Most had assumed a contract ratification vote would be held later in the year in a separate special session, but the Republican governor says he wants to wrap it up now.
"I see no justification for extending this process beyond the decision making obligation we have here," Murkowski said. "Nobody's walking out of here without taking a position and standing up and being counted."
To reach a ratification vote, the Legislature would first have to pass an oil tax rewrite and a bill authorizing the governor to negotiate oil taxes in the contract.
Both bills have failed in previous sessions.
Murkowski sidestepped the question of whether he would unilaterally execute the contract if the Legislature votes it down. Recent legal opinions say the governor may be able to do so.
"I will be bound by the law and the state constitution, and that I think is adequate and appropriate for the governor and that is where I stand on the issue," Murkowski said.
He declined to answer what his interpretation of the law is.
Democratic lawmakers have been saying the gas contract proposal and the governor's oil tax plan give away too much to the oil companies, and that they shouldn't have been linked in the first place. Now, they say, that view has spread and it will doom the governor's deal if Murkowski forces a vote.
"I think if you were to put a proposal, his current proposal, in front the Legislature, it would be rejected soundly and it would be rejected across party lines," said House Minority Leader Ethan Berkowitz, D-Anchorage.
Earlier Thursday, Murkowski addressed the state House and Senate in a joint session. He hammered the message for lawmakers to pass his version of the oil tax plan - a twice-rejected 20 percent tax on companies' Alaska profits - and he also tried to squelch alternative proposals that have bubbled up.
Murkowski also prodded lawmakers to give him the power to execute his gas contract, invoking a recent federal report that says the market opportunity for Alaska to sell its 35 trillion cubic feet of gas reserves may be slipping with massive imports of liquefied natural gas expected to arrive on American shores in the coming years.
He said the contract needs to be acted upon before voters decide in November on a gas reserves tax initiative, which would tax oil companies $1 billion for every year they don't develop the state's gas reserves.
Murkowski says that tax would kill the pipeline project, but his contract with the producers would shield them from it. That means the contract needs to be in place by November, requiring legislative action now, he said.

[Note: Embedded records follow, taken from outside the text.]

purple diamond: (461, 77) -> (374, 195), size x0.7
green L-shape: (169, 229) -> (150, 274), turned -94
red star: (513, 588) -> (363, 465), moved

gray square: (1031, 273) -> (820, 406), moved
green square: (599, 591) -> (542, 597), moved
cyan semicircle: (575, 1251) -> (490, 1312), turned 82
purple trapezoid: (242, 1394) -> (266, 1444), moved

"Those who advise you to gavel out, to go home without acting or to wait until November are either ignorant of the LNG and the reserve tax threats to this project, or simply don't care," Murkowski told lawmakers.
But the governor may have a hard time getting past step one: Replacing the state's oil and gas production tax with one based on companies' net profits. Lawmakers have not been swayed by Murkowski's argument that a 20 percent flat tax is the best balance for raising revenue and increasing investment that will slow Alaska's decline in production.

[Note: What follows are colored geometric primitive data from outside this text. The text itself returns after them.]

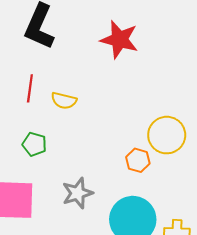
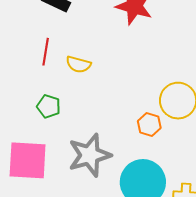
gray star: (77, 193) -> (90, 155), size x1.4

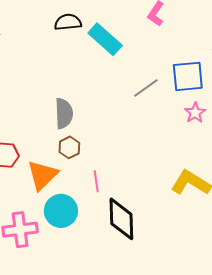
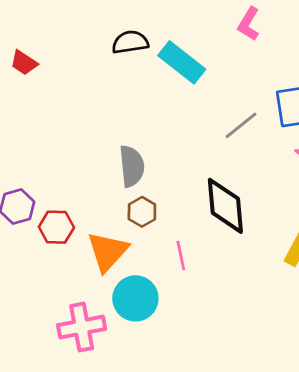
black diamond: (121, 219) -> (225, 206), moved

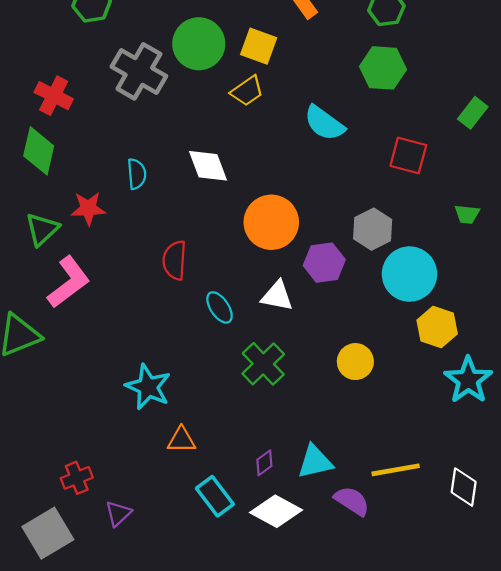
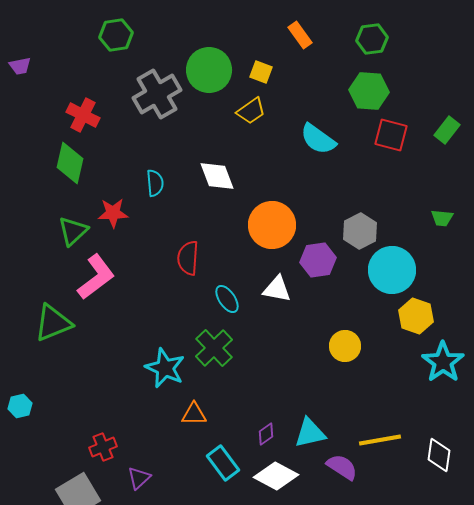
yellow square: (259, 46) -> (261, 72), size x0.7
gray cross: (139, 71) -> (157, 94), turned 30
red square: (408, 155) -> (391, 135), moved
green cross: (263, 364) -> (214, 348), moved

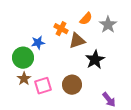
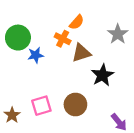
orange semicircle: (86, 19) -> (77, 22), moved
green circle: (23, 58) -> (18, 38), moved
brown star: (24, 79) -> (12, 115), moved

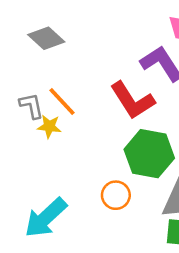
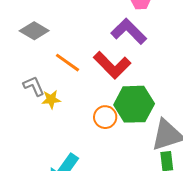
orange line: (62, 101) -> (68, 63), moved
orange circle: (116, 195) -> (105, 117), moved

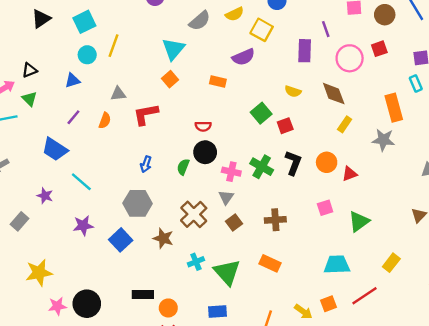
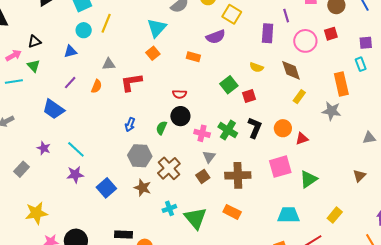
cyan line: (81, 182) -> (76, 149), moved
gray triangle: (226, 197) -> (209, 157), moved
gray hexagon: (138, 203) -> (140, 156), moved
pink square: (325, 208) -> (280, 167), size x1.6
brown cross: (275, 220) -> (238, 175), size x1.4

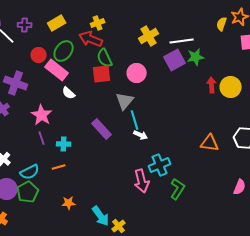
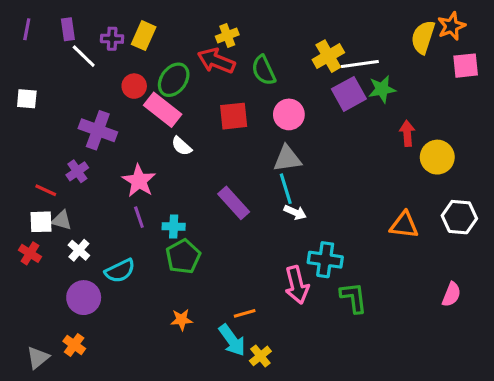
yellow rectangle: (57, 23) -> (144, 36), moved, turned -36
yellow semicircle: (222, 24) -> (423, 37), size x1.5
yellow cross: (149, 36) -> (328, 56), moved
green semicircle: (105, 58) -> (264, 70), moved
yellow circle: (231, 87) -> (437, 157), moved
gray triangle: (125, 101) -> (287, 159), moved, turned 42
cyan cross: (160, 165) -> (325, 260), turned 30
orange line: (59, 167) -> (245, 313), moved
green L-shape: (178, 189) -> (354, 298), turned -40
green pentagon: (28, 192) -> (183, 257), moved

Twice they have adjourned after failing to compromise on a higher tax rate, even after adding a sliding tax scale that would kick in when oil goes over $50 per barrel.
And this time, other tax plans have been submitted. Democratic Reps. Eric Croft and Les Gara of Anchorage submitted separate bills Thursday that would base the tax on gross oil production instead of profits. Sen. Tom Wagoner, R-Kenai, is working on a similar bill.
The Democrats have long criticized the net-profits system, saying companies will be able to manipulate the it by inflating their costs, thereby lessening their tax burden. A tax based on gross production won't be as easy to "game," they say.
Murkowski spent a good portion of his speech trying to deflate the momentum the gross production tax plan seems to be gaining. He said the concerns about manipulating the profits tax are "ill-founded" and a tax in which companies' costs are not considered won't give them an incentive to investing the state.
"They want to kill it. They want to come back and start all over again in, whatever, in a year or two, or whatever," Murkowski said later of supporters of the gross production tax. "They're for a gas line, but they're not for it now for reasons we can all speculate."
The governor, who faces a competitive primary election Aug. 22, also used the podium to do a little campaigning: He promised that in the next legislative session - after the election - he will propose to use money from the new oil tax to refund homeowners $1,000 each for their property taxes.
Immediately after Murkowski's address, the Legislature took a vote on whether to override the governor's line-item veto of $73.5 million in utility projects struck from the capital budget.
The vote to restore the money to utilities along the state's railbelt won a 27-24 majority, but it failed because 45 votes are needed to override the veto.
Rep. Bill Stoltze, R-Chugiak, called for the vote, saying the veto was a shock to many legislators and a jolt to the customers living in the utilities' areas.
Murkowski says he vetoed the money so the utilities in Southcentral Alaska and the Interior would work together to increase generating capacity and meet rising energy demand.